Regulatory discretion should thus rule the late stage conversion stage and the bail-in process.

CoCo conversion triggered by accounting numbers would be subject to regulatory discretion, so the key risk will remain regulatory-based – as it has been in the past. Given the long tradition of regulatory forbearance in banking, excess delay is a virtual certainty. And once bank risk passes some threshold, regulators are likely to be caught in a situation where they would hardly dare to allow accounting values to recognise the estimated losses, lest a massive panic break out. In this sense, the automatic nature of market price conversion would be a serious commitment device for regulators under lobbying or political pressure to delay intervention.

Accounting values are naturally a lagging indicator of risk, since losses take time to reveal themselves, and bankers have all interest in postponing their recognition. For large banks, major accounting issues are to a large extent at the discretion of regulators. Bank history suggests that this choice would enable shareholders to keep gambling too long.

Conclusions

We propose a market-triggered CoCo buffer at high threshold values to maintain risk incentives even when leverage increases, thus helping to overcome the risk of regulatory delay.

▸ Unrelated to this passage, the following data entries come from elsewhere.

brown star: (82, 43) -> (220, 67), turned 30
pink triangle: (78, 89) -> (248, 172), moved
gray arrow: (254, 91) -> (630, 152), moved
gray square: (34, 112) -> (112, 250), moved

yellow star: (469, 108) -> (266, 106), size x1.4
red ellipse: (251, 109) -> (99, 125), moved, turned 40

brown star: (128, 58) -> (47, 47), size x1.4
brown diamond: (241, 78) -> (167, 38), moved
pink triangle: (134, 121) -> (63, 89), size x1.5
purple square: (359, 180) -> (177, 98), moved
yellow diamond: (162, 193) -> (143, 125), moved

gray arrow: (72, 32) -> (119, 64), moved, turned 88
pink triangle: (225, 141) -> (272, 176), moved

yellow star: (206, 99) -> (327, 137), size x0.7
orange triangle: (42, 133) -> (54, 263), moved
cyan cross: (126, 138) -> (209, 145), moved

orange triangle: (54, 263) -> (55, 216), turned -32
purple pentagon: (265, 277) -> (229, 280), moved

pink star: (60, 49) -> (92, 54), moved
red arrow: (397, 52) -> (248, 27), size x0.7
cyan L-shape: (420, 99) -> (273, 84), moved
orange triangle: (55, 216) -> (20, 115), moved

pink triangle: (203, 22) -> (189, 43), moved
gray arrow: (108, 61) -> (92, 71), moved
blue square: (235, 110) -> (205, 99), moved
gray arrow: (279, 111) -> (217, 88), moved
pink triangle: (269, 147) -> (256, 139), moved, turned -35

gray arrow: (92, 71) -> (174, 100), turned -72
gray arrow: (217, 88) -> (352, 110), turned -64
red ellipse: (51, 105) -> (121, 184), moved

We argue this will also activate risk information discovery through the market prices of bank securities and increase activism by outside shareholders.

The benefits will be:

  • Higher average level of equity capital than in the case of terminal CoCos (which simply take losses in default states)
  • A rise in equity risk bearing precisely when risk incentives become much distorted.
  • Automatic recapitalisation of the bank as a going concern, at a stage of distress when equity issues would be quite difficult.
  • An incentive for market participants to monitor early signals of distress, allowing market price to play some discovery role.

There are drawbacks. Market prices may at times be irrational, forcing equity conversions which are unnecessary. Yet the problem historically has been too low equity buffers, so some type I errors may even be welcome. Moreover, early conversion may increase equity volatility around the trigger. However it would reduce it overall, as it reduces risk shifting.

References

Admati, Anat R. & DeMarzo, Peter M. & Hellwig, Martin F. & Pfleiderer, Paul (2010), "Fallacies, Irrelevant Facts, and Myths in the Discussion of Capital Regulation: Why Bank Equity Is Not Expensive," Research Paper 2065, Stanford University, Graduate School of Business.

Acharya, Viral, Thomas F Cooley, Matthew Richardson, Ingo Walter (2009), “Real time solutions for US financial reform: A new ebook”, VoxEU.org, 15 December.

Goodhart, Charles A.E. (2010) “Are CoCos from Cloud Cuckoo-Land?”, VoxEU.org, 10 June


1 It may also achieve an early switch of control rights from old to new equity holders who were former lenders, and may favour more conservative investment decisions.

2 Although market prices provided little indication of rising aggregate risk before the crises, by 2007 they did contain information on relative risk (Acharya et al. 2010). In general, markets are better at relative than absolute risk evaluation.